We set forth the scenario contained in Engstrom's first amended complaint.   Her former husband represented to her, for himself and on behalf of both the Trust and a California-licensed real estate broker, defendant Geovest Austusa Financial (GAF), that the trust deed would not be recorded and that when the loan was closed a replacement trust deed on property owned by her former husband and his then wife would replace the trust deed Engstrom had signed.1  GAF was agent for both her former husband and her “in connection with the negotiation, arrangement and making of the [loan].”

Engstrom's signatures on the note and trust deed were required by the Trust as a condition of loaning her former husband $165,000.   She would not have executed the note and trust deed had she known her husband's representations not to record the trust deed and to replace it with another were  untrue.   She would not have executed the documents had GAF or the Trust disclosed to her material facts regarding the transaction between the Trust and her former husband, including the fact that her signing the trust deed created a lien on her property and made her potentially liable as co-signer.

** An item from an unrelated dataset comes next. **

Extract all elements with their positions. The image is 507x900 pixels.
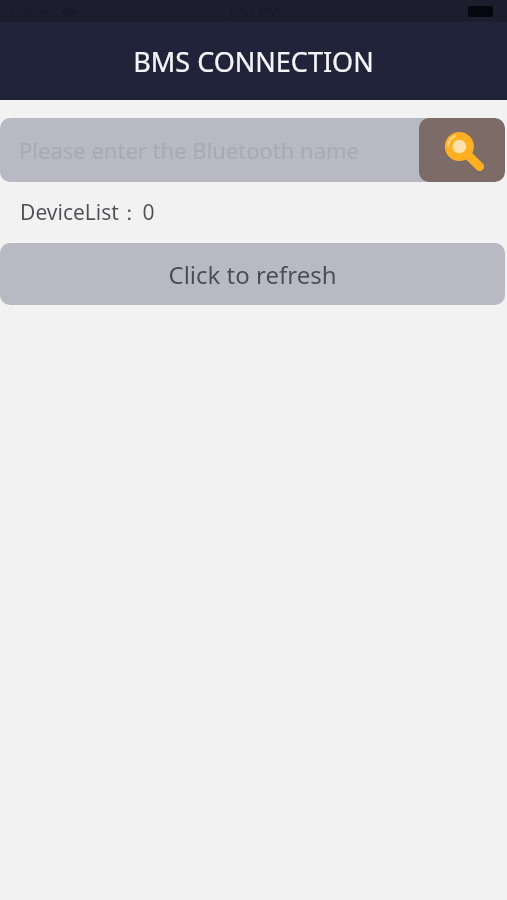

After signing the note and trust deed, Engstrom was never told the lender's name or if a loan actually was made.   The Trust knew she signed the note and trust deed as a co-signer and did not receive any of the money, goods or services from the loan transaction.   Engstrom's first cause of action alleged she was never given the co-signer notice required by either Civil Code sections 1799.91 2 or 1799.99.3  As a result of the Trust's failure to give her notice, the Trust was allegedly prohibited by Civil Code sections 1799.95 4 from bringing any action or enforcing the trust deed.   Nonetheless, when the note went into default, the Trust exercised the trust deed's power of sale.

In addition to the first cause of action for violation of Civil Code section 1799.91, the first amended complaint alleged claims against the Trust for wrongful foreclosure (2d), slander of title (3rd), negligence (4th), and declaratory and injunctive relief (5th).   The Trust demurred, asserting all five causes of action were barred by the three-year statute of limitations in Code of Civil Procedure section 338, subdivision (a) and that the Trust was not required to give Engstrom the co-signer notice required by Civil Code section 1799.91.   The trial court sustained the demurrer without leave to amend, finding it not reasonably possible that Engstrom could cure the pleading defects.   Engstrom appeals from the order of dismissal subsequently entered.

 DISCUSSION

I

 Engstrom claims the first amended complaint sufficiently pled her entitlement to statutory notice from the Trust as a co-signer on a consumer credit contract, that she was not given any such notice, and, as a result, the Trust was not entitled to foreclose on her property.   The Trust contends Engstrom did not and cannot plead her right to the co-signer notice.   We hold that Engstrom sufficiently pled the right to co-signer notice to withstand the Trust's demurrer to all five causes of action.5

 “In examining the sufficiency of the complaint, ‘[w]e treat the demurrer as admitting all material facts properly pleaded, but not contentions, deductions or conclusions of fact or law.   [Citation.]   We also consider matters which may be judicially noticed.’   [Citations.]  ‘[W]e give the complaint a reasonable interpretation, reading it as a whole and its parts in their context.  [Citation.]   When a demurrer is sustained, we determine whether the complaint states facts sufficient to constitute a cause of action.  [Citation.]   And when it is sustained without leave to amend, we decide whether there is a reasonable possibility that the defect can be cured by amendment:  if it can be, the trial court has abused its discretion and we reverse;  if not, there has been no abuse of discretion and we affirm.  [Citations.]   The burden of proving such reasonable possibility is squarely on the plaintiff.’  [Citation.]”  (First Nationwide Savings v. Perry (1992) 11 Cal.App.4th 1657, 1662, 15 Cal.Rptr.2d 173.)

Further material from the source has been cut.